| WORK REQUIRED |
Retype the data that follows, keeping every character the same.

START LISTED RECORDS

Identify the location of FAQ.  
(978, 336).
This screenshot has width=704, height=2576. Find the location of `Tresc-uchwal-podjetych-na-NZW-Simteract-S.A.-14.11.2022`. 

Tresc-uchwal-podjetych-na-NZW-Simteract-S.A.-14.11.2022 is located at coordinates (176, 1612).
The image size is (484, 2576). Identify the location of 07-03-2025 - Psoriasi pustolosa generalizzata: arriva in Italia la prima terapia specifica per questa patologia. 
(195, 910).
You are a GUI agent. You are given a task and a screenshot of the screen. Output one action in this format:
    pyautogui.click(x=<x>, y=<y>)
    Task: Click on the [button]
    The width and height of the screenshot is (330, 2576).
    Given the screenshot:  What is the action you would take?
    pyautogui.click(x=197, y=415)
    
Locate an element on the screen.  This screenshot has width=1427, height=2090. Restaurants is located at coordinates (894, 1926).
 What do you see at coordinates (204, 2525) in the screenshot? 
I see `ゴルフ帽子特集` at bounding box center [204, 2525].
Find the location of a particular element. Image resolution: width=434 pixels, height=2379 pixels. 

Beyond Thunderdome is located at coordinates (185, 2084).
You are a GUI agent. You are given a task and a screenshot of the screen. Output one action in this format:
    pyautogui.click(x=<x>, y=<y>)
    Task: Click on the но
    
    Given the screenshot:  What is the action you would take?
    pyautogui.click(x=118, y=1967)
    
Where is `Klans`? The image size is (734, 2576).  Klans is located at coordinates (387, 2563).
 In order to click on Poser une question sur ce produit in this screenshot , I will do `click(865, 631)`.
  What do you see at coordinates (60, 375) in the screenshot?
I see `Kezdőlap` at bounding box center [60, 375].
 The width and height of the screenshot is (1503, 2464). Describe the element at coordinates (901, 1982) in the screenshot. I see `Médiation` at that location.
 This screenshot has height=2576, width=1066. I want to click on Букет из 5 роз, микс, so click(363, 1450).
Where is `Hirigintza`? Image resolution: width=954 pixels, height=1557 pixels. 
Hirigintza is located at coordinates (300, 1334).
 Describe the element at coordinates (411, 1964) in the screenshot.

END LISTED RECORDS

| REPLY TO THE EXERCISE |
Identify the location of FAQ.  
(978, 336).
This screenshot has width=704, height=2576. Find the location of `Tresc-uchwal-podjetych-na-NZW-Simteract-S.A.-14.11.2022`. 

Tresc-uchwal-podjetych-na-NZW-Simteract-S.A.-14.11.2022 is located at coordinates (176, 1612).
The image size is (484, 2576). Identify the location of 07-03-2025 - Psoriasi pustolosa generalizzata: arriva in Italia la prima terapia specifica per questa patologia. 
(195, 910).
You are a GUI agent. You are given a task and a screenshot of the screen. Output one action in this format:
    pyautogui.click(x=<x>, y=<y>)
    Task: Click on the [button]
    The width and height of the screenshot is (330, 2576).
    Given the screenshot:  What is the action you would take?
    pyautogui.click(x=197, y=415)
    
Locate an element on the screen.  This screenshot has width=1427, height=2090. Restaurants is located at coordinates (894, 1926).
 What do you see at coordinates (204, 2525) in the screenshot? 
I see `ゴルフ帽子特集` at bounding box center [204, 2525].
Find the location of a particular element. Image resolution: width=434 pixels, height=2379 pixels. 

Beyond Thunderdome is located at coordinates (185, 2084).
You are a GUI agent. You are given a task and a screenshot of the screen. Output one action in this format:
    pyautogui.click(x=<x>, y=<y>)
    Task: Click on the но
    
    Given the screenshot:  What is the action you would take?
    pyautogui.click(x=118, y=1967)
    
Where is `Klans`? The image size is (734, 2576).  Klans is located at coordinates (387, 2563).
 In order to click on Poser une question sur ce produit in this screenshot , I will do `click(865, 631)`.
  What do you see at coordinates (60, 375) in the screenshot?
I see `Kezdőlap` at bounding box center [60, 375].
 The width and height of the screenshot is (1503, 2464). Describe the element at coordinates (901, 1982) in the screenshot. I see `Médiation` at that location.
 This screenshot has height=2576, width=1066. I want to click on Букет из 5 роз, микс, so click(363, 1450).
Where is `Hirigintza`? Image resolution: width=954 pixels, height=1557 pixels. 
Hirigintza is located at coordinates (300, 1334).
 Describe the element at coordinates (411, 1964) in the screenshot.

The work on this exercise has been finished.